Artist Interviews 2022
By Laura Siebold
David Hollier is a practicing artist and is best known for his “imago verbosa” (drawing with words) series. Blending images and words by weaving together portraitures of famous personalities with some of their most well-known statements, David successfully moves his art into a category that cannot be easily defined, or categorized.
Hollier’s gallery New Apostle Gallery first opened in Britain to promote his own art, but now, adding its US branch, represents various other artists that are unified in their common dedication to art as a life mission. Read on to learn more about David Hollier’s art.
David, I discovered your work at The LA Art Show in January 2022 and was fascinated by your “imago verbosa” (drawing with words) series. How did you get the idea to blend portraits of political and cultural items and their famous words in a single image? How long have you been working on this technique?
I started making images with words about 2009. Previously I had been experimenting with creating images solely out of a group of parallel lines, where the image was darker the line was thicker. Then I decided to use text instead where the image was darker, so the text was more concentrated. In 2010, I was commissioned to paint a portrait of a friend for his 40th birthday, so I decided to make his portrait from text about his life, from birth to 40. It was very well received, and I realized I was on to something.

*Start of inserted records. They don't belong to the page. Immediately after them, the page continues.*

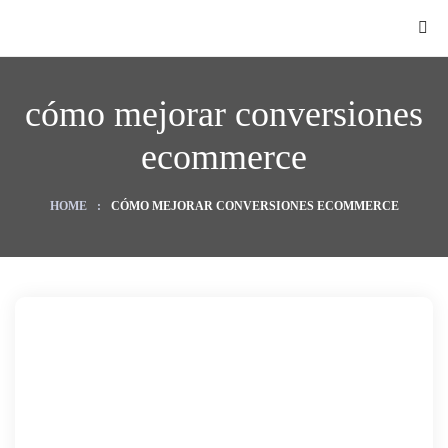
cómo mejorar conversiones
ecommerce
HOME
:
CÓMO MEJORAR CONVERSIONES ECOMMERCE
O
ategy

How do you choose which words you want to utilize for the “imago verbosa” series?
The initial concept was marrying iconic images with iconic words, whether that be speeches, prose, or songs.
Did you have an artistic upbringing? How would you describe the role of the artist in modern times? Elaborate.
Whilst I would say I come from a very creative family, art was considered a pastime, not a vocation. But for me, it was all I wanted to do. When I was 4, my father drew me a picture of 3 dinosaurs. I was transfixed, to me, they were so real. All I wanted to do was draw. When I was 10, my aunt taught me to paint with watercolor, now all I wanted to do was draw and paint. I'm very happy to say that's what I do.
Would you characterize your art as political or sociocritical?
I see it more as culturally relevant, but I guess some of it is social criticism.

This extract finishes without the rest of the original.